Ikh, pelit banget sama tetangga juga, mati gak bawa ikan, Mir," cerocosnya saat Bu Samirah hanya memberi setengah potong saja.
"Kamu nyicip loh, bukan minta makan bilangnya juga tadi!" Bu Usman mengingatkan ucapan tetangganya.
"Tapi gak segini juga kali, eh, tapi enak banget lho, Mir.
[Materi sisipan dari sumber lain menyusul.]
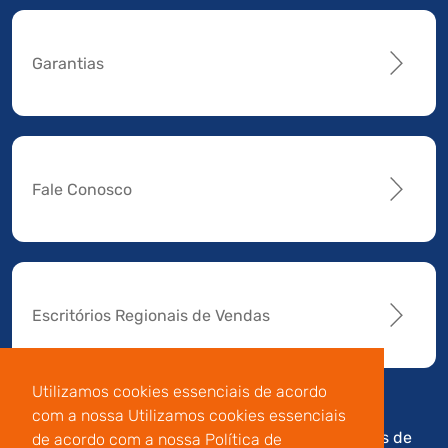
Garantias
Fale Conosco
Escritórios Regionais de Vendas
Utilizamos cookies essenciais de acordo
com a nossa Utilizamos cookies essenciais
Av. Manoel da Nóbrega,
Código de
Termos de
de acordo com a nossa Política de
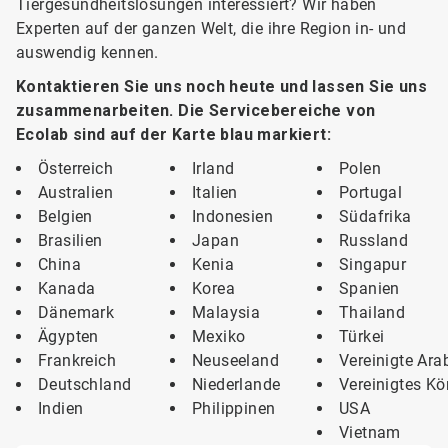
Tiergesundheitslösungen interessiert? Wir haben
Experten auf der ganzen Welt, die ihre Region in- und
auswendig kennen.
Kontaktieren Sie uns noch heute und lassen Sie uns
zusammenarbeiten.​​​​​​​ Die Servicebereiche von
Ecolab sind auf der Karte blau markiert:
Österreich
Irland
Polen
Australien
Italien
Portugal
Belgien
Indonesien
Südafrika
Brasilien
Japan
Russland
China
Kenia
Singapur
Kanada
Korea
Spanien
Dänemark
Malaysia
Thailand
Ägypten
Mexiko
Türkei
Frankreich
Neuseeland
Vereinigte Ara
Deutschland
Niederlande
Vereinigtes Kö
Indien
Philippinen
USA
Vietnam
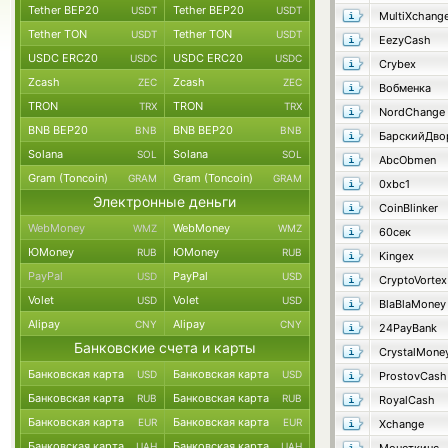
Tether BEP20
Tether BEP20
USDT
USDT
MultiXchang
Tether TON
Tether TON
USDT
USDT
EezyCash
USDC ERC20
USDC ERC20
USDC
USDC
Crybex
Zcash
Zcash
ZEC
ZEC
Вобменка
TRON
TRON
TRX
TRX
NordChange
BNB BEP20
BNB BEP20
BNB
BNB
Solana
Solana
SOL
SOL
AbcObmen
Gram (Toncoin)
Gram (Toncoin)
GRAM
GRAM
0xbc1
Электронные деньги
CoinBlinker
WebMoney
WebMoney
WMZ
WMZ
60сек
ЮMoney
ЮMoney
RUB
RUB
Kingex
PayPal
PayPal
USD
USD
CryptoVortex
Volet
Volet
USD
USD
BlaBlaMoney
Alipay
Alipay
CNY
CNY
24PayBank
Банковские счета и карты
CrystalMone
Банковская карта
Банковская карта
USD
USD
ProstovCash
Банковская карта
Банковская карта
RUB
RUB
RoyalCash
Банковская карта
Банковская карта
EUR
EUR
Xchange
Банковская карта
Банковская карта
UAH
UAH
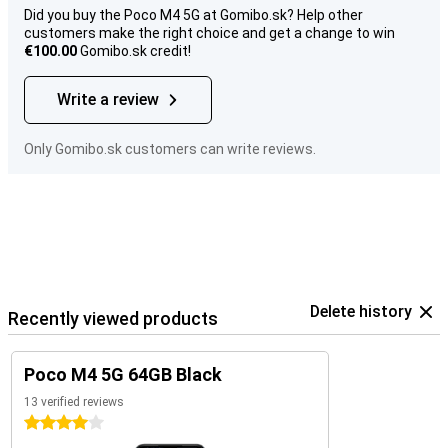
Did you buy the Poco M4 5G at Gomibo.sk? Help other
customers make the right choice and get a change to win
€100.00
Gomibo.sk credit!
Write a review
Only Gomibo.sk customers can write reviews.
Delete history
Recently viewed products
Poco M4 5G 64GB Black
13 verified reviews
4 stars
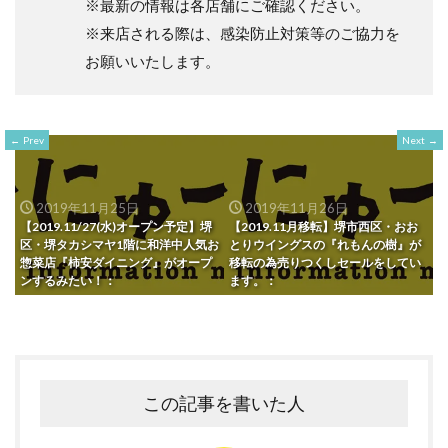
※最新の情報は各店舗にご確認ください。
※来店される際は、感染防止対策等のご協力を
お願いいたします。
Prev
Next
2019年11月25日
2019年11月26日
【2019.11/27(水)オープン予定】堺
【2019.11月移転】堺市西区・おお
区・堺タカシマヤ1階に和洋中人気お
とりウイングスの『れもんの樹』が
惣菜店『柿安ダイニング』がオープ
移転の為売りつくしセールをしてい
ンするみたい！：
ます。：
この記事を書いた人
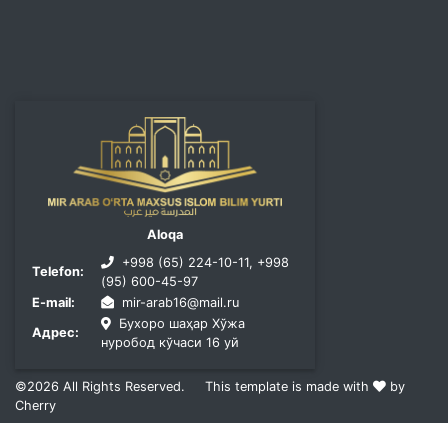
Aloqa
+998 (65) 224-10-11, +998
Telefon:
(95) 600-45-97
E-mail:
mir-arab16@mail.ru
Бухоро шаҳар Хўжа
Адрес:
нуробод кўчаси 16 уй
©2026
All Rights Reserved.
This template is made with
by
Cherry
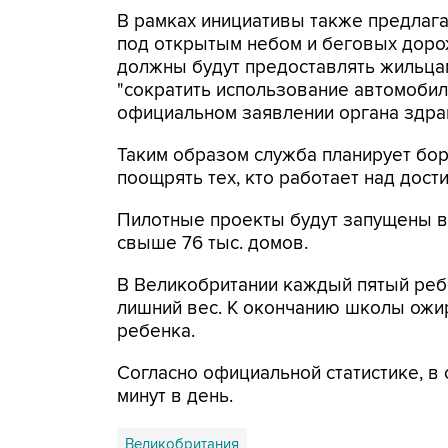
В рамках инициативы также предлаг
под открытым небом и беговых доро
должны будут предоставлять жильца
"сократить использование автомобиле
официальном заявлении органа здра
Таким образом служба планирует бо
поощрять тех, кто работает над до
Пилотные проекты будут запущены в 
свыше 76 тыс. домов.
В Великобритании каждый пятый ребе
лишний вес. К окончанию школы ожи
ребенка.
Согласно официальной статистике, в
минут в день.
Великобритания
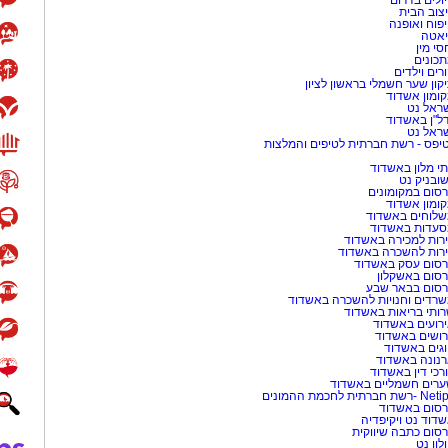
ולים בדרום
צוב הבית
פוח ואופנה
אטה
סי מין
כונים
רים וילדים
קון שער חשמלי בראשון לציון
ומון אשדוד
ראל נט
ל"ן באשדוד
ראל נט
יפס - רשת חברתית לטיפים והמלצות
י מלון באשדוד
שובניק נט
סום במקומונים
ומון אשדוד
לוחים באשדוד
עדות באשדוד
רות למכירה באשדוד
רות להשכרה באשדוד
סום עסק באשדוד
סום באשקלון
סום בבאר שבע
רדים וחנויות להשכרה באשדוד
ותי בריאות באשדוד
רועים באשדוד
ושים באשדוד
גים באשדוד
נונה באשדוד
רכי דין באשדוד
רים חשמליים באשדוד
-רשת חברתית לחכמת ההמונים
סום באשדוד
דוד נט ויקיפדיה
סום כתבה שיווקית
לון נט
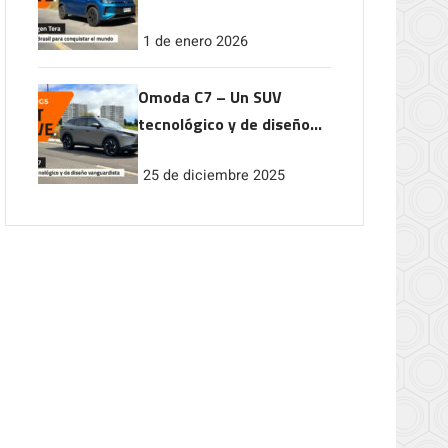
conquistar el mundo
1 de enero 2026
Omoda C7 – Un SUV
tecnológico y de diseño
vanguardista
25 de diciembre 2025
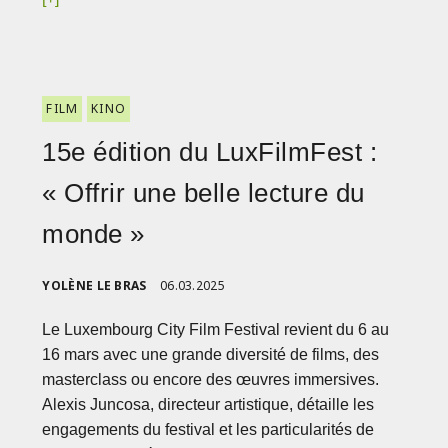
FILM
KINO
15e édition du LuxFilmFest :
« Offrir une belle lecture du
monde »
YOLÈNE LE BRAS
06.03.2025
Le Luxembourg City Film Festival revient du 6 au
16 mars avec une grande diversité de films, des
masterclass ou encore des œuvres immersives.
Alexis Juncosa, directeur artistique, détaille les
engagements du festival et les particularités de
Bumbunya meresap, garam dan gulanya pas, empuk ikannya juga pas, gak terlalu matang." pujinya sambil mengecap ikan di mulutnya.
"Maaf, hanya itu yang bisa kamu makan, ini sudah jatah anak suamiku!" Bu Samirah tidak terlena dengan ucapan tetangganya yang ia tahu sering dibilang Ria katanya MODUS.
"Aku gak bilang minta lho, saya hanya menilai masakan kamu. Kamu pinter banget masak." Sekali lagi Bu Usman berkata manis pada tetangganya. Ia sangat hafal dengan Bu Samirah yang senang disanjung.
"Ya sudah, aku pamit, nanti sore kita jadi kan ikut pengajian di kampung sebelah?" tanya Bu Usman setelah menghabiskan ikan di piringnya.
"Jadi lah, kita sudah tua harus banyak menghadiri pengajian, sisa umur kita sudah tak banyak," sahutnya sambil mengelap kompor. Rumah Bu Samirah selalu bersih, karena penghuni rumah selalu kompak selalu membersihkan bekas makan dan masaknya. Siapapun itu. Sekalipun Rahman atau ayahnya membuat secangkir kopi, sendoknya pasti dicuci kembali. Kalau tidak begitu, maka Auman Bu Samirah bak macan yang lapar, tak akan lolos dari amukannya ketika ia tahu pelakunya.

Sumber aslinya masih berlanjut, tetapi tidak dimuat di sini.